Hacker News new | past | comments | ask | show | jobs | submit login
Raft: Understandable Distributed Consensus (thesecretlivesofdata.com)
161 points by otoolep on Sept 5, 2014 | hide | past | favorite | 79 comments



In the example with 5 nodes and a split, it is my understanding that the two nodes can't elect a leader.

While the candidate in the smaller split receives votes from a majority of the split, there is no true majority, so no leader. The cluster is configured with the total number of nodes.

What could happen is that an already elected leader continues to think it's the leader for a while while the rest fo the cluster elects a new leader. The split leader will however fail to commit its log, and throw them away once it rejoins.

Another important detail that's missing is that node only votes once pere term, and only for a node that has an equal or higher term than itself. It will never vote twice or vote for an outdated node.

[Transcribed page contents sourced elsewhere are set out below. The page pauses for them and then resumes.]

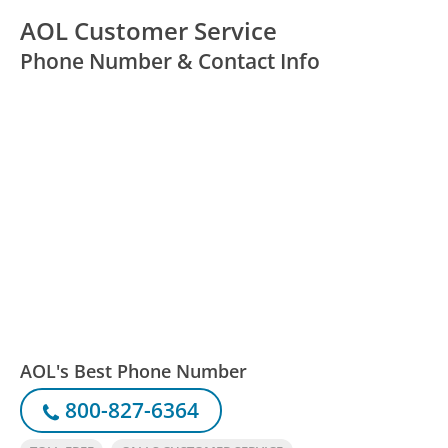
AOL Customer Service
Phone Number & Contact Info
AOL's Best Phone Number
800-827-6364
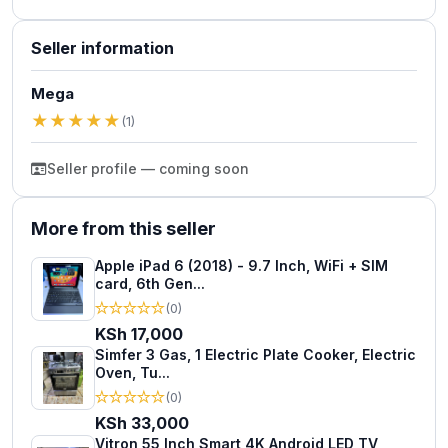
Seller information
Mega
★
★
★
★
★
(1)
Seller profile — coming soon
More from this seller
Apple iPad 6 (2018) - 9.7 Inch, WiFi + SIM
card, 6th Gen...
★
★
★
★
★
(0)
KSh 17,000
Simfer 3 Gas, 1 Electric Plate Cooker, Electric
Oven, Tu...
★
★
★
★
★
(0)
KSh 33,000
Vitron 55 Inch Smart 4K Android LED TV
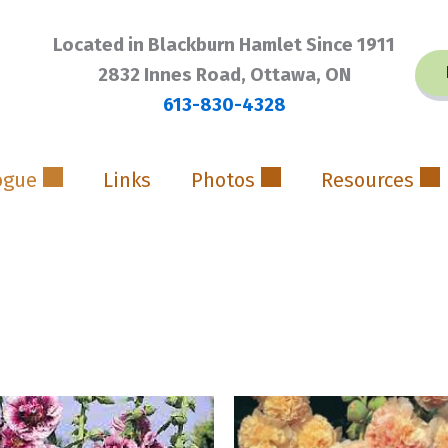
Located in Blackburn Hamlet Since 1911
2832 Innes Road, Ottawa, ON
613-830-4328
ogue
Links
Photos
Resources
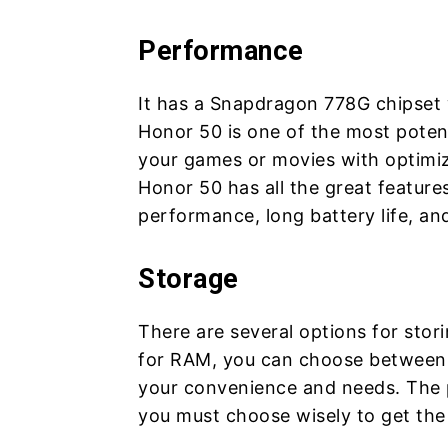
Performance
It has a Snapdragon 778G chipset
Honor 50 is one of the most potent
your games or movies with optimi
Honor 50 has all the great feature
performance, long battery life, an
Storage
There are several options for stor
for RAM, you can choose between 
your convenience and needs. The pr
you must choose wisely to get the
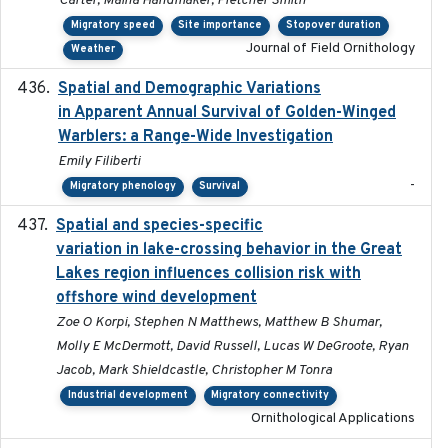
Carter, Maina Handmaker, Fletcher Smith
Migratory speed
Site importance
Stopover duration
Journal of Field Ornithology
Weather
Spatial and Demographic Variations
2024-05-03
in Apparent Annual Survival of Golden-Winged
Warblers: a Range-Wide Investigation
Emily Filiberti
-
Migratory phenology
Survival
Spatial and species-specific
2025-03-05
variation in lake-crossing behavior in the Great
Lakes region influences collision risk with
offshore wind development
Zoe O Korpi, Stephen N Matthews, Matthew B Shumar,
Molly E McDermott, David Russell, Lucas W DeGroote, Ryan
Jacob, Mark Shieldcastle, Christopher M Tonra
Industrial development
Migratory connectivity
Ornithological Applications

Changing the configuration is in fact handled in a special way at the end of the raft paper in a way that avoids split-brain.

[edit] Oh, the 2-node split was in fact already the leader, so it does exactly what I described. Dur...


It's important to note that this consensus model only works if all nodes are honest.


Given that nodes are trusted and communicate securely, why would a node be dishonest? (I'm thinking about this in a standard server setting: is your point that you can't use it for distributed peer-to-peer stuff on random user machines?)


A "dishonest" node doesn't necessarily have to be explicitly malicious, it can be simply faulty.


Lots of research has gone into this, under the name Byzantine fault tolerance.

http://en.wikipedia.org/wiki/Byzantine_fault_tolerance


For one thing, you can't use it for cryptocurrency stuff.


Yep.

It seems to me that homogeneity amongst nodes in a distributed consensus mechanism is of utmost importance; once you implement a hierarchical power structure dishonesty becomes difficult to deal with... especially when "voting" for a "leader" is involved in mapping the node landscape.

edit:spelling


Can someone explain to me how Raft differs from Viewstamped Replication? From reading both papers (vr revisited) it looks like Raft just renamed all of VR's nomenclature without changing anything significant. Paxos is fairly different since it only relies on a distinguished leader for guaranteed progress, it "works" without it. Under the hood the mechanism is still similar though, as opposed to something like chain replication.


See section 10 of the Raft paper.

> VR uses a leaderbased approach with many similarities to Raft.

> However, Raft has less mechanism that VR or ZooKeeper because it minimizes the functionality in non-leaders. For example, log entries in Raft flow in only one direction: outward from the leader in AppendEntries RPCs. In VR log entries flow in both directions (leaders can receive log entries during the election process); this results in additional mechanism and complexity

> Raft has fewer message types than any other algorithm for consensus-based log replication that we are aware of. For example, we counted the message types VR and ZooKeeper use for basic consensus and membership changes (excluding log compaction and client interaction, as these are nearly independent of the algorithms). VR and ZooKeeper each define 10 different message types, while Raft has only 4 message types (two RPC requests and their responses).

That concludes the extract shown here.